(Stored data entries)
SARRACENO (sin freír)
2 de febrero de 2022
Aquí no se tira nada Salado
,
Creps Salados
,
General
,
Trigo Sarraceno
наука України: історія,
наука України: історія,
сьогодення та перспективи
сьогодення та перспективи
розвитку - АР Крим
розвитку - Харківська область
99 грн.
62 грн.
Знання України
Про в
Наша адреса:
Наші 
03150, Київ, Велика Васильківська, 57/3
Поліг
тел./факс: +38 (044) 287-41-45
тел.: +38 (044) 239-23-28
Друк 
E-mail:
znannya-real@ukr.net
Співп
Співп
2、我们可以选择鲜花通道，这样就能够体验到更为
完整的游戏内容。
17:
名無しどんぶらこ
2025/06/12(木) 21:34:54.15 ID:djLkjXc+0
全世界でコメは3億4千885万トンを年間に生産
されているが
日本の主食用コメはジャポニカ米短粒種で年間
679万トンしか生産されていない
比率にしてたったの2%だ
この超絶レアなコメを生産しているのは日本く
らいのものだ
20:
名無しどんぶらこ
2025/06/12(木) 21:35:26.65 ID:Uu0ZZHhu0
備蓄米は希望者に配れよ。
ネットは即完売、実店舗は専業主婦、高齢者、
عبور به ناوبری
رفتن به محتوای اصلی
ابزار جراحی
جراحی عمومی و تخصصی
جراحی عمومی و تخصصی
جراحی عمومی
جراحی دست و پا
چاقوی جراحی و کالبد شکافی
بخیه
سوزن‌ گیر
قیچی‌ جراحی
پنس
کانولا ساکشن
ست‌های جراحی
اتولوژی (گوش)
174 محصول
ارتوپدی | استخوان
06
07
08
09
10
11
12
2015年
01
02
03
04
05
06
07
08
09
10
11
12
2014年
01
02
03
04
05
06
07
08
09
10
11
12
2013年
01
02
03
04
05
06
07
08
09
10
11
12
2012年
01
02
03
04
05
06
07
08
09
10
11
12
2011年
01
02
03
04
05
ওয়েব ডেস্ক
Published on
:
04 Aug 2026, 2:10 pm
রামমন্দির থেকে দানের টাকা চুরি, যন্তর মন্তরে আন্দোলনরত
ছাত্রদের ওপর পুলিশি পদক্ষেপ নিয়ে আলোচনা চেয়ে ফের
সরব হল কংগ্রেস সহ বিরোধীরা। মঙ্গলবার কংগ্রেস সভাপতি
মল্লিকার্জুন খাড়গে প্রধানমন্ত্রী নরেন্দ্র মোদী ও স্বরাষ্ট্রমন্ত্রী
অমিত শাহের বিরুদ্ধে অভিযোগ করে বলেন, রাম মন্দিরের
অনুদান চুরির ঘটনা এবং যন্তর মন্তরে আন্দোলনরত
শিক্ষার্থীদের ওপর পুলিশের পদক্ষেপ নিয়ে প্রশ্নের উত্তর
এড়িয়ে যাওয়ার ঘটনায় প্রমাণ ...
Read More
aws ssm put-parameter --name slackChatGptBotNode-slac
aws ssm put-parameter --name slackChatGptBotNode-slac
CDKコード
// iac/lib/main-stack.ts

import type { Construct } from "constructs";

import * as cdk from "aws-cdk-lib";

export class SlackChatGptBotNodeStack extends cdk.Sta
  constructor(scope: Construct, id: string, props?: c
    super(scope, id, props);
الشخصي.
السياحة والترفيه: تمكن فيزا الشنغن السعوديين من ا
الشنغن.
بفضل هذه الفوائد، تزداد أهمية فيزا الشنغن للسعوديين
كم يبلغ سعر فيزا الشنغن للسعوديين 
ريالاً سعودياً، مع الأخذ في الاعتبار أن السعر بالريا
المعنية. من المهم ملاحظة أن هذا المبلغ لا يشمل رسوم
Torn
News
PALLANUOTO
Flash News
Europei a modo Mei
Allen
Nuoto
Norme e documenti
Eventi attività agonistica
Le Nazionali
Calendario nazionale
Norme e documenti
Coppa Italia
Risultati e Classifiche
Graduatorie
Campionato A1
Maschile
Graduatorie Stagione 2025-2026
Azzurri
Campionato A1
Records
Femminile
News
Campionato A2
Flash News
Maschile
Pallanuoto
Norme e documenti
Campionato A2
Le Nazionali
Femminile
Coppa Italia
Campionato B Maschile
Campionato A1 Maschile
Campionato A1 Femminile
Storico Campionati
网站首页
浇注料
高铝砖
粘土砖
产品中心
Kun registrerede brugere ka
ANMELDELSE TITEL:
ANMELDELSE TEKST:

◆ **Problem to solve**
When you reach this point, go back and write out each record above exactly.

◆ **Response to the exercise**
SARRACENO (sin freír)
2 de febrero de 2022
Aquí no se tira nada Salado
,
Creps Salados
,
General
,
Trigo Sarraceno
наука України: історія,
наука України: історія,
сьогодення та перспективи
сьогодення та перспективи
розвитку - АР Крим
розвитку - Харківська область
99 грн.
62 грн.
Знання України
Про в
Наша адреса:
Наші 
03150, Київ, Велика Васильківська, 57/3
Поліг
тел./факс: +38 (044) 287-41-45
тел.: +38 (044) 239-23-28
Друк 
E-mail:
znannya-real@ukr.net
Співп
Співп
2、我们可以选择鲜花通道，这样就能够体验到更为
完整的游戏内容。
17:
名無しどんぶらこ
2025/06/12(木) 21:34:54.15 ID:djLkjXc+0
全世界でコメは3億4千885万トンを年間に生産
されているが
日本の主食用コメはジャポニカ米短粒種で年間
679万トンしか生産されていない
比率にしてたったの2%だ
この超絶レアなコメを生産しているのは日本く
らいのものだ
20:
名無しどんぶらこ
2025/06/12(木) 21:35:26.65 ID:Uu0ZZHhu0
備蓄米は希望者に配れよ。
ネットは即完売、実店舗は専業主婦、高齢者、
عبور به ناوبری
رفتن به محتوای اصلی
ابزار جراحی
جراحی عمومی و تخصصی
جراحی عمومی و تخصصی
جراحی عمومی
جراحی دست و پا
چاقوی جراحی و کالبد شکافی
بخیه
سوزن‌ گیر
قیچی‌ جراحی
پنس
کانولا ساکشن
ست‌های جراحی
اتولوژی (گوش)
174 محصول
ارتوپدی | استخوان
06
07
08
09
10
11
12
2015年
01
02
03
04
05
06
07
08
09
10
11
12
2014年
01
02
03
04
05
06
07
08
09
10
11
12
2013年
01
02
03
04
05
06
07
08
09
10
11
12
2012年
01
02
03
04
05
06
07
08
09
10
11
12
2011年
01
02
03
04
05
ওয়েব ডেস্ক
Published on
:
04 Aug 2026, 2:10 pm
রামমন্দির থেকে দানের টাকা চুরি, যন্তর মন্তরে আন্দোলনরত
ছাত্রদের ওপর পুলিশি পদক্ষেপ নিয়ে আলোচনা চেয়ে ফের
সরব হল কংগ্রেস সহ বিরোধীরা। মঙ্গলবার কংগ্রেস সভাপতি
মল্লিকার্জুন খাড়গে প্রধানমন্ত্রী নরেন্দ্র মোদী ও স্বরাষ্ট্রমন্ত্রী
অমিত শাহের বিরুদ্ধে অভিযোগ করে বলেন, রাম মন্দিরের
অনুদান চুরির ঘটনা এবং যন্তর মন্তরে আন্দোলনরত
শিক্ষার্থীদের ওপর পুলিশের পদক্ষেপ নিয়ে প্রশ্নের উত্তর
এড়িয়ে যাওয়ার ঘটনায় প্রমাণ ...
Read More
aws ssm put-parameter --name slackChatGptBotNode-slac
aws ssm put-parameter --name slackChatGptBotNode-slac
CDKコード
// iac/lib/main-stack.ts

import type { Construct } from "constructs";

import * as cdk from "aws-cdk-lib";

export class SlackChatGptBotNodeStack extends cdk.Sta
  constructor(scope: Construct, id: string, props?: c
    super(scope, id, props);
الشخصي.
السياحة والترفيه: تمكن فيزا الشنغن السعوديين من ا
الشنغن.
بفضل هذه الفوائد، تزداد أهمية فيزا الشنغن للسعوديين
كم يبلغ سعر فيزا الشنغن للسعوديين 
ريالاً سعودياً، مع الأخذ في الاعتبار أن السعر بالريا
المعنية. من المهم ملاحظة أن هذا المبلغ لا يشمل رسوم
Torn
News
PALLANUOTO
Flash News
Europei a modo Mei
Allen
Nuoto
Norme e documenti
Eventi attività agonistica
Le Nazionali
Calendario nazionale
Norme e documenti
Coppa Italia
Risultati e Classifiche
Graduatorie
Campionato A1
Maschile
Graduatorie Stagione 2025-2026
Azzurri
Campionato A1
Records
Femminile
News
Campionato A2
Flash News
Maschile
Pallanuoto
Norme e documenti
Campionato A2
Le Nazionali
Femminile
Coppa Italia
Campionato B Maschile
Campionato A1 Maschile
Campionato A1 Femminile
Storico Campionati
网站首页
浇注料
高铝砖
粘土砖
产品中心
Kun registrerede brugere ka
ANMELDELSE TITEL:
ANMELDELSE TEKST:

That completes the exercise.